Lecture 28, Stack Top Caches

Part of the notes for CS:4980:1
by Douglas W. Jones
THE UNIVERSITY OF IOWA Department of Computer Science

Implementing Stacks in Hardware

The Burroughs corporation, when they built the B5000 machine back in the 1960s, recognized that a pure stack architecture had an obvious performance problem: Consider the run-time cost of executing i=i+1 on a machine where the stack is entirely memory resident, described here using a full descending stack and assuming that the variable i is a global variable and that the expression &i gives the address of i:

PUSHGA  i    -- sp = sp - 1; M[sp] = &i;
PUSHGA  i    -- sp = sp - 1; M[sp] = &i;
LOAD         -- M[sp] = M[M[sp]]
PUSHI   1    -- sp = sp - 1; M[sp] = 1;
ADD          -- M[sp+1] = M[sp+1] + M[sp]; sp = sp + 1
POPS         -- M[M[sp+1]] = M[sp]; sp = sp + 1

In sum, this requires 12 memory cycles (excluding instruction fetches). An obvious way to improve this is to use one register inside the CPU to hold the top item on the stack top. We'll call it the a register here, and we'll adopt the convention that the stack pointer sp always points to the topmost item on the part of the stack that is in memory. Exactly the same code given above can now be implemented with the following operations:

PUSHGA  i    -- sp = sp - 1; M[sp] = a; a = &i;
PUSHGA  i    -- sp = sp - 1; M[sp] = a; a = &i;
LOAD         -- a = M[a]
PUSHI   1    -- sp = sp - 1; M[sp] = a; a = 1;
ADD          -- a = M[sp] + a; sp = sp + 1;
POPS         -- M[M[sp]] = a; a = M[sp+1]; sp = sp + 2;

This offers a modest improvement: 12 cycles are reduced to 8 cycles. But, if you think about building hardware, you realize that for any add operation, both operands must be held in registers while the ALU computes the result, and for any store operation, both the address and value being stored must be held in registers. The reads from the stack in the above would mostly be reading into this second register.

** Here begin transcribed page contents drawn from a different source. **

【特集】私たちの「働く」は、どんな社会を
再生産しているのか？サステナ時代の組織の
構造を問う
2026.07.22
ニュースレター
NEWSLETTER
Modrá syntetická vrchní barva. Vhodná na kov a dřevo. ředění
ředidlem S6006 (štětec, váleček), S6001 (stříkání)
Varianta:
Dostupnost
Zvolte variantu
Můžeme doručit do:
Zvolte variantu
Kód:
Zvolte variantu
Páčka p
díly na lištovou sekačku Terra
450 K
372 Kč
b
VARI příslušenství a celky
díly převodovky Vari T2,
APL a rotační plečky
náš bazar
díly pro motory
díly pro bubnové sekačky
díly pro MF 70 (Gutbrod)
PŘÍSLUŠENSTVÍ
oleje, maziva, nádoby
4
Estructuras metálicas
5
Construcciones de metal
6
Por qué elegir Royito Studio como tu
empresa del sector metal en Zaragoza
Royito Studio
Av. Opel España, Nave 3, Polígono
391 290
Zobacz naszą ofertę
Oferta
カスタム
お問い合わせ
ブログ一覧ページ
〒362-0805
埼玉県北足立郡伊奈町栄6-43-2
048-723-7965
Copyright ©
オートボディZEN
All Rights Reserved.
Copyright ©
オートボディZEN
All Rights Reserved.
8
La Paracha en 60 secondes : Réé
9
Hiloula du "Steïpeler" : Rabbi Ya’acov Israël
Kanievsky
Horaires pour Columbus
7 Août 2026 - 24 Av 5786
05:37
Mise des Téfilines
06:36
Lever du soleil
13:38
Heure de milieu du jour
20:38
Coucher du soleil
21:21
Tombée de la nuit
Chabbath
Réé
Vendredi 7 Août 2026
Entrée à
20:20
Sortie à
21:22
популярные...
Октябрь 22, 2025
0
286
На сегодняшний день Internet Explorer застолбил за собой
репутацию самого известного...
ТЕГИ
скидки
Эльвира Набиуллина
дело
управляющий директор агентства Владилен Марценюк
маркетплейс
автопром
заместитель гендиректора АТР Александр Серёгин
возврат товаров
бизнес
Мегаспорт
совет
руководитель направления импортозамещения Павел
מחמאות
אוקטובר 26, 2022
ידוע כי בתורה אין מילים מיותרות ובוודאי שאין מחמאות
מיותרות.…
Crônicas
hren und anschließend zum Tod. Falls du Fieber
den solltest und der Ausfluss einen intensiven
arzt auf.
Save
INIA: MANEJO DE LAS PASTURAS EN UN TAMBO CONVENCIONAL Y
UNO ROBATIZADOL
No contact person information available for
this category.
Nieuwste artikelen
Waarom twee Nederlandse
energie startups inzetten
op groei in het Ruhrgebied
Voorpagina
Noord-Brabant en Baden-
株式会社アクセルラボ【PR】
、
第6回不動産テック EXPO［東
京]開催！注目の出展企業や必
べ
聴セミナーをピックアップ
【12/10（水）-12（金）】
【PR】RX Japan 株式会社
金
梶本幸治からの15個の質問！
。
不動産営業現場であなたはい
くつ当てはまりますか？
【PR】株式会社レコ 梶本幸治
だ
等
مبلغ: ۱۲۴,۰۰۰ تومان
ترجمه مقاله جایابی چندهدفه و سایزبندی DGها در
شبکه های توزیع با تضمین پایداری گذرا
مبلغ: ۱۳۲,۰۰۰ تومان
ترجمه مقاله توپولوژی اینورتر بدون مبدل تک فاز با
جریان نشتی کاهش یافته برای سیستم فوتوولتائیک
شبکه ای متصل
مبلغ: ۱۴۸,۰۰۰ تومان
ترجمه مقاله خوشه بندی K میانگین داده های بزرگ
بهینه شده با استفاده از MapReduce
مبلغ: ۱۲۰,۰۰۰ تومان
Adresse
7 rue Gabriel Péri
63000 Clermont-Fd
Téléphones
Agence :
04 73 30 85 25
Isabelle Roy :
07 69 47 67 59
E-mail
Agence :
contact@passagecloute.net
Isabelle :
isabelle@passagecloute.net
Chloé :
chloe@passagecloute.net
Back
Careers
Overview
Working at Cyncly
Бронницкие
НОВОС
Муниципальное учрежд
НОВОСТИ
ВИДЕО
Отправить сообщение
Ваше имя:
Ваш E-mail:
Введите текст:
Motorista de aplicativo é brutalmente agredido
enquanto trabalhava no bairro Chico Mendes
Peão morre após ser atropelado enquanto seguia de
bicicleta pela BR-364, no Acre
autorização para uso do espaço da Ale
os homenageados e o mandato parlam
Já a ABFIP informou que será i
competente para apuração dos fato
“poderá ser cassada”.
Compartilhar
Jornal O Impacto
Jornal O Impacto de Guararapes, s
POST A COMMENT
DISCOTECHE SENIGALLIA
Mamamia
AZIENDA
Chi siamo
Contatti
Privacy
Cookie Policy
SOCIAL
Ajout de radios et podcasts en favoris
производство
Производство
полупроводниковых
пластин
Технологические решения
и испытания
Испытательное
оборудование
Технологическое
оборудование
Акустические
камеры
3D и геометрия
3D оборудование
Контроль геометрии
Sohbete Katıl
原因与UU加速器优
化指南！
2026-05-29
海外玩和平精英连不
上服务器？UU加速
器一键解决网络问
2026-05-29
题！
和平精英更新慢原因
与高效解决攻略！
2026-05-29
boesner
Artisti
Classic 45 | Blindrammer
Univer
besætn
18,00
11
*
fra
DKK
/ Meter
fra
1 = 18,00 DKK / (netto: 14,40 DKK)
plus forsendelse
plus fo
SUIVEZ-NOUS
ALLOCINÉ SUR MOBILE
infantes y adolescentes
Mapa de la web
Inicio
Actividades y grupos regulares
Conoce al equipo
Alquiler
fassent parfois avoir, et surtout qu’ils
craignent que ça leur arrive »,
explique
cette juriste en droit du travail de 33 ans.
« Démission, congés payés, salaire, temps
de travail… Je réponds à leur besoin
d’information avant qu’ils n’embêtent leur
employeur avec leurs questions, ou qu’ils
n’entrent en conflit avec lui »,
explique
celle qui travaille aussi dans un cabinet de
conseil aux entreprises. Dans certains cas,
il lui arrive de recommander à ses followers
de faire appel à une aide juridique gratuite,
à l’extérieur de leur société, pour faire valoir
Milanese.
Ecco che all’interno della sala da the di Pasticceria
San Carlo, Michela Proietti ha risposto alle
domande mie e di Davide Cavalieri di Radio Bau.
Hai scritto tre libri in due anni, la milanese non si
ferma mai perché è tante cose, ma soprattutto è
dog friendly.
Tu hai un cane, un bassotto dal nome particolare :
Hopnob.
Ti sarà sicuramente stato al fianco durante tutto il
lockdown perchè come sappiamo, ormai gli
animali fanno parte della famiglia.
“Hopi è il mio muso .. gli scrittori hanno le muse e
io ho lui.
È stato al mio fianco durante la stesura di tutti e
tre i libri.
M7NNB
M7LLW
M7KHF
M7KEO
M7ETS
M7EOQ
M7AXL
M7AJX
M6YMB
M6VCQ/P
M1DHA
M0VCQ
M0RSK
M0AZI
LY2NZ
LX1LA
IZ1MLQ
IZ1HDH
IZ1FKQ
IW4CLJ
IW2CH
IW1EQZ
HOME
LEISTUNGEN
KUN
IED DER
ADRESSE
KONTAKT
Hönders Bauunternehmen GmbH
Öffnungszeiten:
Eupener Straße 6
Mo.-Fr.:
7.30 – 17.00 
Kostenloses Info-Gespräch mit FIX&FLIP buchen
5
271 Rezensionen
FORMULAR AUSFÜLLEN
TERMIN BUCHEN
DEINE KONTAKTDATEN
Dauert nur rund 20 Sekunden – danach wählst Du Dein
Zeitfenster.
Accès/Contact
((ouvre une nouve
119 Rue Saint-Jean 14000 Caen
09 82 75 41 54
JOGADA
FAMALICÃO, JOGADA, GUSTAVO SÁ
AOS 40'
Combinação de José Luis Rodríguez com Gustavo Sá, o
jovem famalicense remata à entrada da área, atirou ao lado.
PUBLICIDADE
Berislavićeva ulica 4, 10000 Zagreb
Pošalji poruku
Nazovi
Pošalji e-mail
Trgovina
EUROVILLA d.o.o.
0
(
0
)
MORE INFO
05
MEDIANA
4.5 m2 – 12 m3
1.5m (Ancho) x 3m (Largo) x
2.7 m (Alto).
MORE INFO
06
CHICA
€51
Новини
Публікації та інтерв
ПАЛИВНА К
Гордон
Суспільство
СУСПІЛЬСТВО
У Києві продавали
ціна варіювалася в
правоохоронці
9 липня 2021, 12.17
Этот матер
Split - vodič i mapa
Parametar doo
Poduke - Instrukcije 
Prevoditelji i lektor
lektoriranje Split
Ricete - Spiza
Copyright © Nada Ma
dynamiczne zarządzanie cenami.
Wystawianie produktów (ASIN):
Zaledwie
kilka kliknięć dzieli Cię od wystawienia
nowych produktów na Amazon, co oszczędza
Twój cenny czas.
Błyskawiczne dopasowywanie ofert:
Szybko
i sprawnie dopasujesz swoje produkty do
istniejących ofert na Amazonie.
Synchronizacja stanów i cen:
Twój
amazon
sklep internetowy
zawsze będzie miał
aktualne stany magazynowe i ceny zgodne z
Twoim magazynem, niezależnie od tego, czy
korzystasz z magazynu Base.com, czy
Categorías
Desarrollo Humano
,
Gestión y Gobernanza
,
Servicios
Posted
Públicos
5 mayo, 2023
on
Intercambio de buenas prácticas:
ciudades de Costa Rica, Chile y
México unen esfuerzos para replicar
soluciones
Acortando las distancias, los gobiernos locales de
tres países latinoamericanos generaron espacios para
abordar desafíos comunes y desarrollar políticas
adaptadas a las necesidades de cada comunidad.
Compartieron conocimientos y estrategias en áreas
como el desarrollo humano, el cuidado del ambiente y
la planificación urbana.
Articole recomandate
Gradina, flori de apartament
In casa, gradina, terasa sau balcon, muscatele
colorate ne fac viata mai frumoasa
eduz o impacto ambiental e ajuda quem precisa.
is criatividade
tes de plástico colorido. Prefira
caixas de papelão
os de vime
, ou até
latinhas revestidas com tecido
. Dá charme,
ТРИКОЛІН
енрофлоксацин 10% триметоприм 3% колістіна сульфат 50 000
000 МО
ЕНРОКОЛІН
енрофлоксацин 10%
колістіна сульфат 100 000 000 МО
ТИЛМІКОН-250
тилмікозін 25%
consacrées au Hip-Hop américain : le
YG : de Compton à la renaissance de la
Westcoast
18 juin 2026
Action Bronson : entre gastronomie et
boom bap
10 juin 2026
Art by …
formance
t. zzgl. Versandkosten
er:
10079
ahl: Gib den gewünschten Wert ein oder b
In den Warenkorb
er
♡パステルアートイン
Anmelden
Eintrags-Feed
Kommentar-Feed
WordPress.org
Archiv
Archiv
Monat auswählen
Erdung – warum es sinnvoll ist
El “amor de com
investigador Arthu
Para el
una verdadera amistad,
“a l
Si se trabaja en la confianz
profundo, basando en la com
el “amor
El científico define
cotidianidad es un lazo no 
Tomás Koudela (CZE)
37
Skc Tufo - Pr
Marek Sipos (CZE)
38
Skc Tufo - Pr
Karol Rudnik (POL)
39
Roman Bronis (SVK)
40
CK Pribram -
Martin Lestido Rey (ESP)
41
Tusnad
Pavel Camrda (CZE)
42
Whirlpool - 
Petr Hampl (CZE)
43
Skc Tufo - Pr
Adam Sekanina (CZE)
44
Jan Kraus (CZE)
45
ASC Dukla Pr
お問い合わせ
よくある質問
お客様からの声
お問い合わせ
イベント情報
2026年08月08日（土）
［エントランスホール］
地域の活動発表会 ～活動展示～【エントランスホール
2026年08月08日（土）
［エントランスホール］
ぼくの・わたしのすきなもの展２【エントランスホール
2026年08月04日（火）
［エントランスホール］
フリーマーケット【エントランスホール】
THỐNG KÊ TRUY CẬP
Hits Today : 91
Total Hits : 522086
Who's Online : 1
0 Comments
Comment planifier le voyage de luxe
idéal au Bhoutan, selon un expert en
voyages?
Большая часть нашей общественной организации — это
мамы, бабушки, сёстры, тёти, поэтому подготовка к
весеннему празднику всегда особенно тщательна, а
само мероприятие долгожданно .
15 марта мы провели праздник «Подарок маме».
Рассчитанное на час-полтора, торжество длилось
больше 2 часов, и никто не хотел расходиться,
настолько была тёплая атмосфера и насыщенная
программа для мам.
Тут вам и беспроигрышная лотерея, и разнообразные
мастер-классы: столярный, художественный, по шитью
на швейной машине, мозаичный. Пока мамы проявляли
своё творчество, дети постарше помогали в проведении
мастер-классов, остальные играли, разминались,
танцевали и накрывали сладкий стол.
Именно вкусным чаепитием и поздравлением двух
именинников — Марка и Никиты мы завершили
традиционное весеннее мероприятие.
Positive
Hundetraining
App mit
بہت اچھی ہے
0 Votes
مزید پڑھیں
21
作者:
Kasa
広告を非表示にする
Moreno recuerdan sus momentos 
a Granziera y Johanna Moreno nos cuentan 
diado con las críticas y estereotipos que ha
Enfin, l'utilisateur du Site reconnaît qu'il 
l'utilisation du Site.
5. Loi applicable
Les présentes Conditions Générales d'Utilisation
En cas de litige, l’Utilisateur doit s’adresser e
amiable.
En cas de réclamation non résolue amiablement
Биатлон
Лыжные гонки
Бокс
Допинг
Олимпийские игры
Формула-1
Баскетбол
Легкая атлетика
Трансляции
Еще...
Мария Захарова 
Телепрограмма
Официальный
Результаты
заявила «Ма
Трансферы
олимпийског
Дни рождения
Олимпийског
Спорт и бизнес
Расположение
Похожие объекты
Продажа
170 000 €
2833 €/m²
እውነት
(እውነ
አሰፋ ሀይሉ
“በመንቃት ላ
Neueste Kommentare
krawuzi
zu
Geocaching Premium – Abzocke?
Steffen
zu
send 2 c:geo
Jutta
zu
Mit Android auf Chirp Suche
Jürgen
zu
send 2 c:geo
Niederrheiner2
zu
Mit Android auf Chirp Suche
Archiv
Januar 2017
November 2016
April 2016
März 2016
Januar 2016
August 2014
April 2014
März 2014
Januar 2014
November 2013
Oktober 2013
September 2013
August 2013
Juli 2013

The most obvious way to do this is to keep the top two elements on the stack in registers at all times. Let's call the register used for the stack a and the one used for the element below the stack top b. The naive way to use this hardware to execute the above program would be:

PUSHGA  i    -- sp = sp - 1; M[sp] = b; b = a; a = &i;
PUSHGA  i    -- sp = sp - 1; M[sp] = b; b = a; a = &i;
LOAD         -- a = M[a]
PUSHI   1    -- sp = sp - 1; M[sp] = b; b = a; a = 1;
ADD          -- a = a + b; b = M[sp]; sp = sp + 1;
POPS         -- M[b] = a; a = M[sp]; b = M[sp+1]; sp = sp + 2;

Unfortunately, this made no difference in the run time, since there are still 8 memory cycles. Note that we do not count the register to register data transfers as costing any time because, when this is done inside the CPU, these transfers can all be done in parallel.

A Brilliant Idea

I suspect that Burroughs went through something like the above before someone on the design team came up with a brilliant idea: Instead of keeping the two registers full of data at all times, add two bits of state information, a bit to indicate whether a currently holds data, and a bit to indicate whether b currently holds data. As a result, the system has 3 potential states:

Now, consider how the above program would run if the stack was initially in state 0:

             -- state = 0;
PUSHGA  i    -- b = &i; state = 1;
PUSHGA  i    -- a = &i; state = 2;
LOAD         -- a = M[a]; state = 2;
PUSHI   1    -- sp = sp - 1; M[sp] = b; b = a; a = 1; state = 2;
ADD          -- b = a + b; state = 1;
POPS         -- a = b; b = M[sp]; sp = sp + 1; M[b] = a; state = 0;

This reduces the run time to 4 memory cycles, a significant improvement. The Burroughs implementation simply included the current value of the stack state in its instruction decoding, so that each instruction had a different implementation in each potential stack state:

PUSHGA i in state 0
b = &i; state = 1;
PUSHGA i in state 1
a = &i; state = 2;
PUSHGA i in state 2
M[sp] = b; sp = sp - 1; b = a; a = &i; state = 2;

PUSHI i in state 0
b = i; state = 1;
PUSHI i in state 1
a = i; state = 2;
PUSHI i in state 2
M[sp] = b; sp = sp - 1; b = a; a = i; state = 2;

LOAD in state 0
b = M[sp]; sp = sp + 1; b = M[b]; state = 1;
LOAD in state 1
b = M[b]; state = 1;
LOAD in state 2
a = M[a]; state = 2;

ADD in state 0
a = M[sp]; b = M[sp+1]; sp = sp + 2; b = a + b; state = 1;
ADD in state 1
a = b; b = M[sp]; sp = sp + 1; b = a + b; state = 1;
ADD in state 2
b = a + b; state = 1;

POP in state 0
a = M[sp]; b = M[sp+1]; sp = sp + 2; M[b] = a; state = 0;
POP in state 1
a = b; b = M[sp]; sp = sp + 1; M[b] = a; state = 0;
POP in state 2
M[b] = a; state = 0;

Note that the word cache in English (as opposed to computer science) was originally a verb borrowed from the French meaning to hide. From this, the word was converted to as noun meaning a collection of hidden things. So, you might read a news report about the police discovering a cache of stolen money, or about army troops blowing up a terrorist arms cache. In computer science, the term cache has come to have a specific technical meaning. A cache is a place where copies of data are stored that in order to speed up a computation. The cache is not generally part of the external specification of the computation, but by keeping certain data in the cache, the computation can be done faster. Cache memory is frequently included inside CPUs in order to reduce the frequency of access to main memory, and operating systems may include a cache of frequently used disk sectors in main memory in order to reduce the frequency of accesses to slower disk or flash memory.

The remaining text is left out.